Inspired by a short story called In the Moonlight by 19th-century French writer Guy de Maupassant, the performance draws from the emotions of a priest who experiences fatherly indignation when he learns his niece has a lover, before becoming enamoured by the majesty of nature and returning to his temple as a space for introspection.
French May ambassador Karena Lam will narrate the performance. "She comes in and out like a character that you can never see," Cong says.
Cong's father grew up in Mauritius, where the main languages are French and Mauritian Creole. "When he immigrated to Hong Kong, he brought that [culture] with him. So my upbringing was mostly surrounded by nostalgic French songs," Cong says. "He reads a lot of French literature, so that inspired me and submerged me into this culture."
He adds: "I think French people really have a sensitivity for time - how they perceive, think about time. It's more this nostalgic sense of sentimentality, of 'I miss something,' where they sit there and reminisce [about] something that has happened. There's this underlying romantic tone to it.
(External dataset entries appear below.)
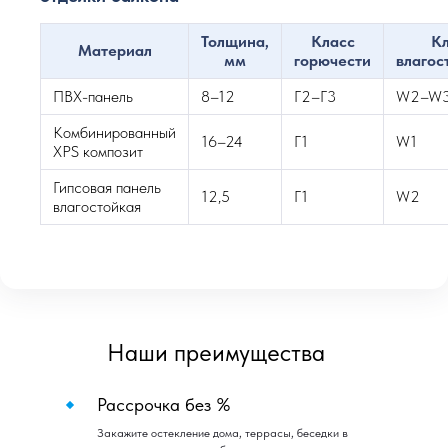
Толщина,
Класс
К
Материал
мм
горючести
влагос
ПВХ-панель
8–12
Г2–Г3
W2–W
Комбинированный
16–24
Г1
W1
XPS композит
Гипсовая панель
12,5
Г1
W2
влагостойкая
Наши преимущества
Рассрочка без %
Закажите остекление дома, террасы, беседки в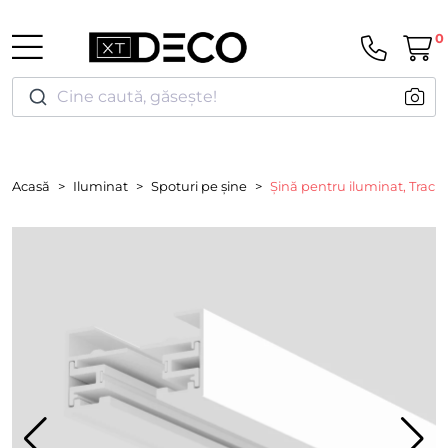
0
Cine caută, găsește!
Acasă
Iluminat
Spoturi pe șine
Șină pentru iluminat, Track R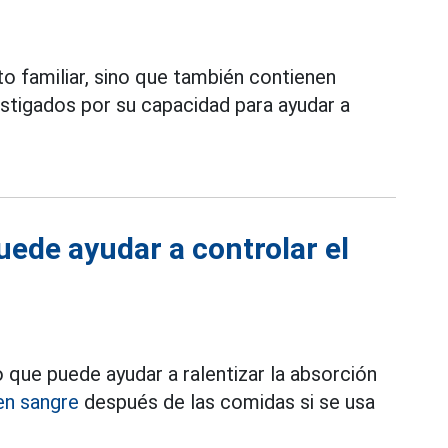
to familiar, sino que también contienen
stigados por su capacidad para ayudar a
ede ayudar a controlar el
o que puede ayudar a ralentizar la absorción
en sangre
después de las comidas si se usa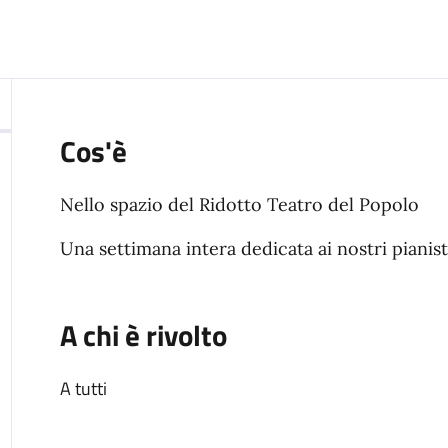
Cos'è
Nello spazio del Ridotto Teatro del Popolo
Una settimana intera dedicata ai nostri piani
A chi è rivolto
A tutti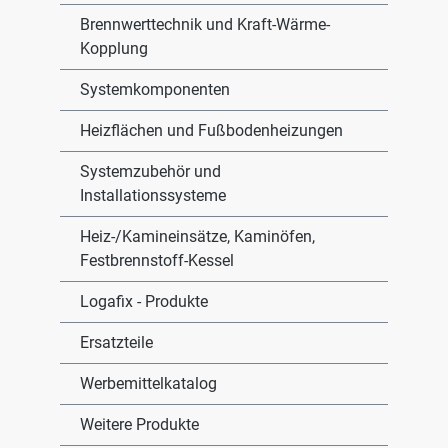
Brennwerttechnik und Kraft-Wärme-
Kopplung
Systemkomponenten
Heizflächen und Fußbodenheizungen
Systemzubehör und
Installationssysteme
Heiz-/Kamineinsätze, Kaminöfen,
Festbrennstoff-Kessel
Logafix - Produkte
Ersatzteile
Werbemittelkatalog
Weitere Produkte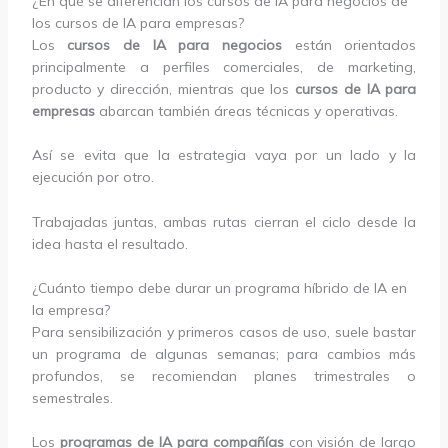
¿En qué se diferencian los cursos de IA para negocios de
los cursos de IA para empresas?
Los
cursos de IA para negocios
están orientados
principalmente a perfiles comerciales, de marketing,
producto y dirección, mientras que los
cursos de IA para
empresas
abarcan también áreas técnicas y operativas.
Así se evita que la estrategia vaya por un lado y la
ejecución por otro.
Trabajadas juntas, ambas rutas cierran el ciclo desde la
idea hasta el resultado.
¿Cuánto tiempo debe durar un programa híbrido de IA en
la empresa?
Para sensibilización y primeros casos de uso, suele bastar
un programa de algunas semanas; para cambios más
profundos, se recomiendan planes trimestrales o
semestrales.
Los
programas de IA para compañías
con visión de largo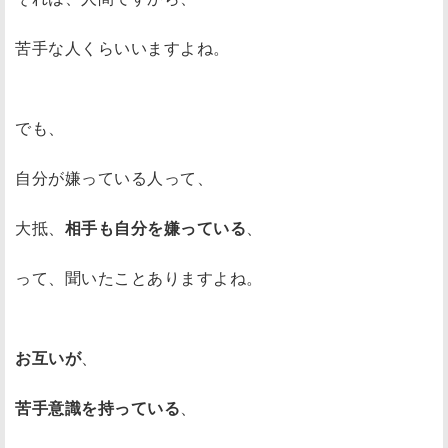
苦手な人くらいいますよね。
でも、
自分が嫌っている人って、
大抵、
相手も自分を嫌っている
、
って、聞いたことありますよね。
お互いが
、
苦手意識を持っている
、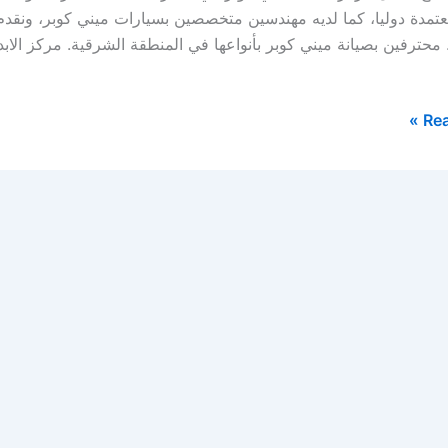
عتمدة دوليا، كما لديه مهندسين متخصصين بسيارات ميني كوبر، ونقد
محترفين بصيانة ميني كوبر بأنواعها في المنطقة الشرقية. مركز الابد
Rea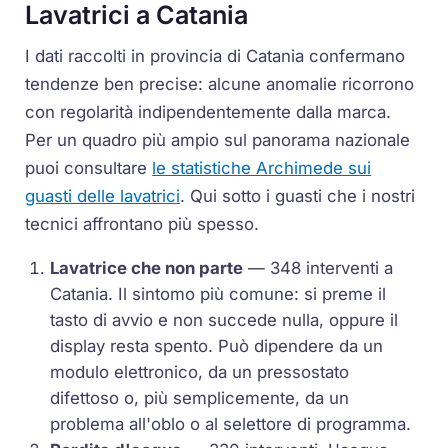
Lavatrici a Catania
I dati raccolti in provincia di Catania confermano
tendenze ben precise: alcune anomalie ricorrono
con regolarità indipendentemente dalla marca.
Per un quadro più ampio sul panorama nazionale
puoi consultare
le statistiche Archimede sui
guasti delle lavatrici
. Qui sotto i guasti che i nostri
tecnici affrontano più spesso.
Lavatrice che non parte
— 348 interventi a
Catania. Il sintomo più comune: si preme il
tasto di avvio e non succede nulla, oppure il
display resta spento. Può dipendere da un
modulo elettronico, da un pressostato
difettoso o, più semplicemente, da un
problema all'oblo o al selettore di programma.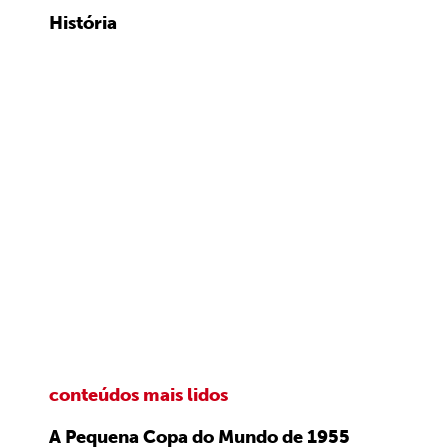
História
conteúdos mais lidos
A Pequena Copa do Mundo de 1955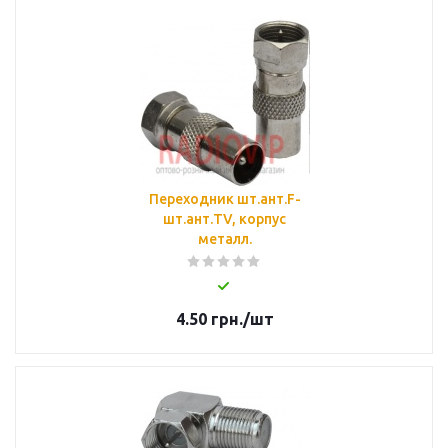
Переходник шт.ант.F-
шт.ант.TV, корпус
металл.
4.50
грн.
/шт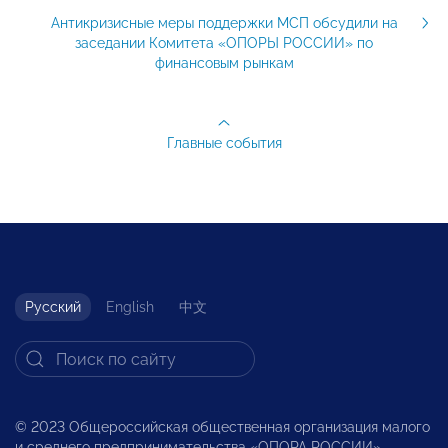
Антикризисные меры поддержки МСП обсудили на
заседании Комитета «ОПОРЫ РОССИИ» по
финансовым рынкам
Главные события
Русский
English
中文
© 2023 Общероссийская общественная организация малого
и среднего предпринимательства «ОПОРА РОССИИ».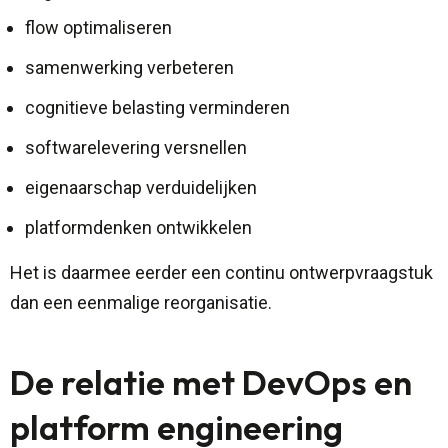
flow optimaliseren
samenwerking verbeteren
cognitieve belasting verminderen
softwarelevering versnellen
eigenaarschap verduidelijken
platformdenken ontwikkelen
Het is daarmee eerder een continu ontwerpvraagstuk
dan een eenmalige reorganisatie.
De relatie met DevOps en
platform engineering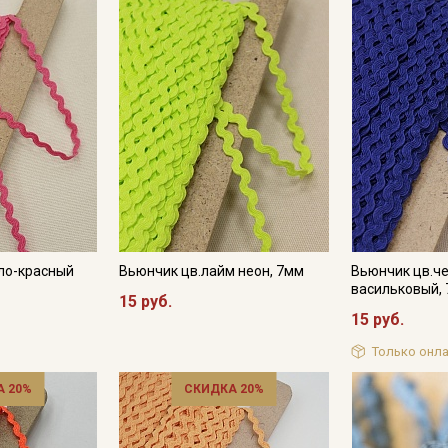
ло-красный
Вьюнчик цв.лайм неон, 7мм
Вьюнчик цв.ч
васильковый,
15 руб.
15 руб.
Секретная рассылка от
Только онла
Купава
 20%
СКИДКА 20%
Мы публикуем здесь дополнительные
промокоды и скидки до 30% на узкие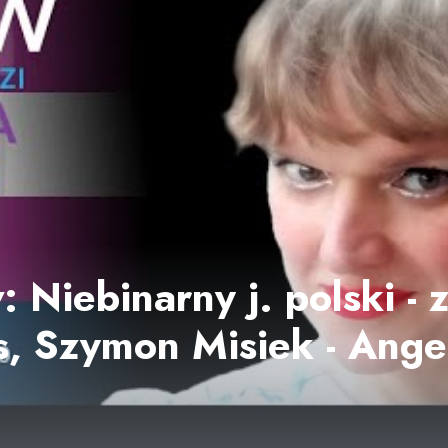
 Niebinarny j. polski - 
, Szymon Misiek - Angel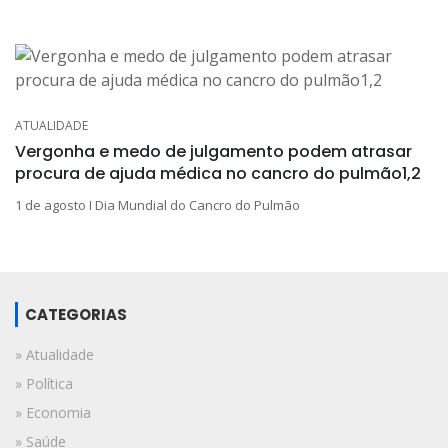
ATUALIDADE
Vergonha e medo de julgamento podem atrasar
procura de ajuda médica no cancro do pulmão1,2
1 de agosto I Dia Mundial do Cancro do Pulmão
CATEGORIAS
» Atualidade
» Política
» Economia
» Saúde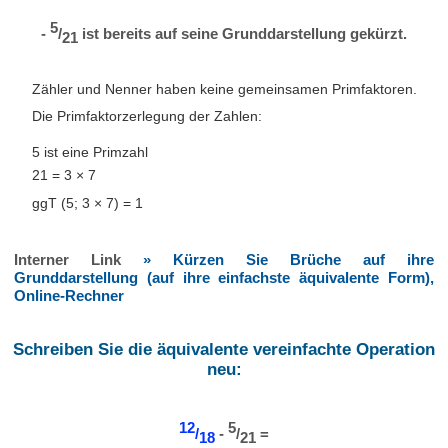
5
-
/
ist bereits auf seine Grunddarstellung gekürzt.
21
Zähler und Nenner haben keine gemeinsamen Primfaktoren.
Die Primfaktorzerlegung der Zahlen:
5 ist eine Primzahl
21 = 3 × 7
ggT (5; 3 × 7) = 1
Interner Link
» Kürzen Sie Brüche auf ihre
Grunddarstellung (auf ihre einfachste äquivalente Form),
Online-Rechner
Schreiben Sie die äquivalente vereinfachte Operation
neu:
12
5
/
-
/
=
18
21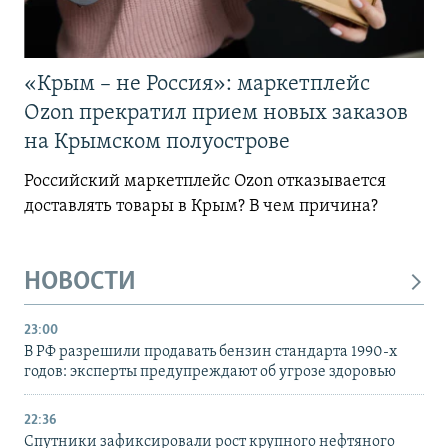
«Крым – не Россия»: маркетплейс
Ozon прекратил прием новых заказов
на Крымском полуострове
Российский маркетплейс Ozon отказывается
доставлять товары в Крым? В чем причина?
НОВОСТИ
23:00
В РФ разрешили продавать бензин стандарта 1990-х
годов: эксперты предупреждают об угрозе здоровью
22:36
Спутники зафиксировали рост крупного нефтяного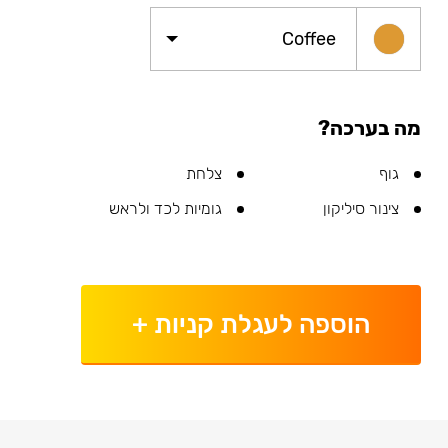
Coffee
מה בערכה?
גוף
צלחת
צינור סיליקון
גומיות לכד ולראש
הוספה לעגלת קניות
+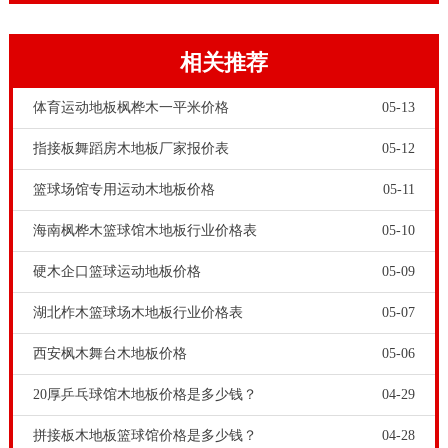
动中心，文化礼堂等等。运动强度较低。
相关推荐
体育运动地板枫桦木一平米价格
05-13
指接板舞蹈房木地板厂家报价表
05-12
篮球场馆专用运动木地板价格
05-11
海南枫桦木篮球馆木地板行业价格表
05-10
一家在运动木地板市场有影响力的运动木地板企业，一
硬木企口篮球运动地板价格
05-09
定有代表性的体育木地板和舞台木地板产品，并且有大
量的体育场馆和剧院舞台铺装工程案例。运动木地板企
湖北柞木篮球场木地板行业价格表
05-07
业的企业形象，以及品牌市场影响力都很大。大家可以
西安枫木舞台木地板价格
05-06
去商家以往的铺装工程去实地考察，毕竟眼见为实嘛。
20厚乒乓球馆木地板价格是多少钱？
04-29
体育馆木地板厂家-广东枫木健身房木地板行业价格表，
拼接板木地板篮球馆价格是多少钱？
04-28
枫木B级原材料的特征是有轻度偏色，沒有痕节。对比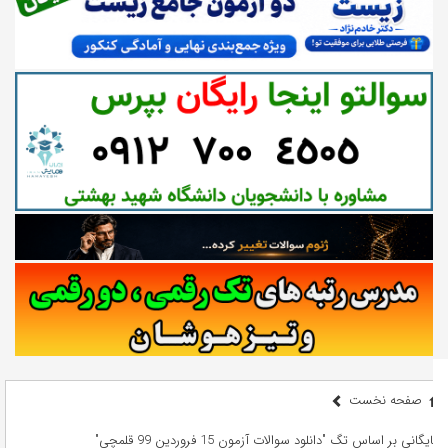
صفحه نخست
بایگانی بر اساس تگ "دانلود سوالات آزمون 15 فروردین 99 قلمچی"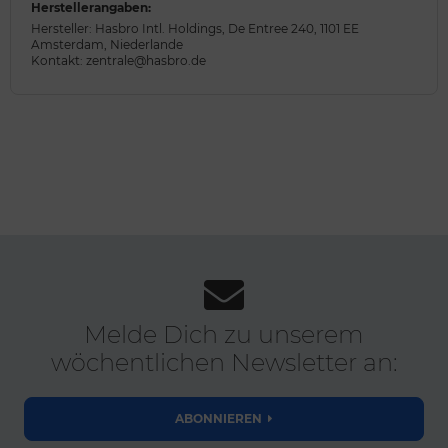
Herstellerangaben:
Hersteller: Hasbro Intl. Holdings, De Entree 240, 1101 EE
Amsterdam, Niederlande
Kontakt: zentrale@hasbro.de
Melde Dich zu unserem
wöchentlichen Newsletter an:
ABONNIEREN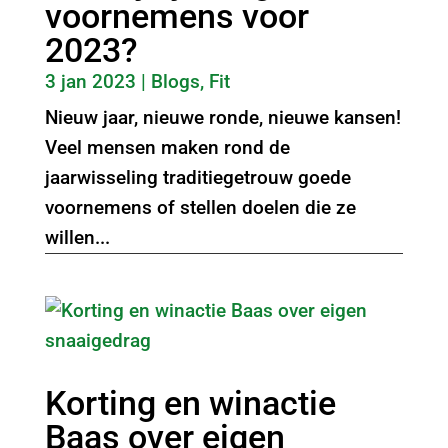
voornemens voor
2023?
3 jan 2023
|
Blogs
,
Fit
Nieuw jaar, nieuwe ronde, nieuwe kansen!
Veel mensen maken rond de
jaarwisseling traditiegetrouw goede
voornemens of stellen doelen die ze
willen...
Korting en winactie
Baas over eigen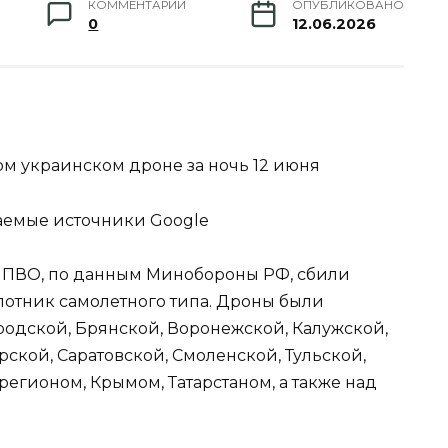
КОММЕНТАРИИ
ОПУБЛИКОВАНО
0
12.06.2026
м украинском дроне за ночь 12 июня
аемые источники Google
а ПВО, по данным Минобороны РФ, сбили
лотник самолетного типа. Дроны были
родской, Брянской, Воронежской, Калужской,
рской, Саратовской, Смоленской, Тульской,
егионом, Крымом, Татарстаном, а также над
"This is what I would like to present to audiences."
Other highlights of this year's French May include "Dance Reflections" presented by Van Cleef & Arpels, which features a series of contemporary dance programmes from French choreographers and Hong Kong artists, and De La Fontaine, to be performed at Tai Kwun's Parade Ground - a family-friendly puppet show inspired by French fables featuring anthropomorphic animals.
The French May isn't limited to exhibitions and performances - it has also just debuted a two-year artist residency programme, under which Hong Kong artistic director Wu Hoi-fai and French theatre director Nicolas Kerszenbaum will spend time in Paris and Hong Kong to examine the parallels and "mirrors" between the two cultures through workshops, lectures and performances.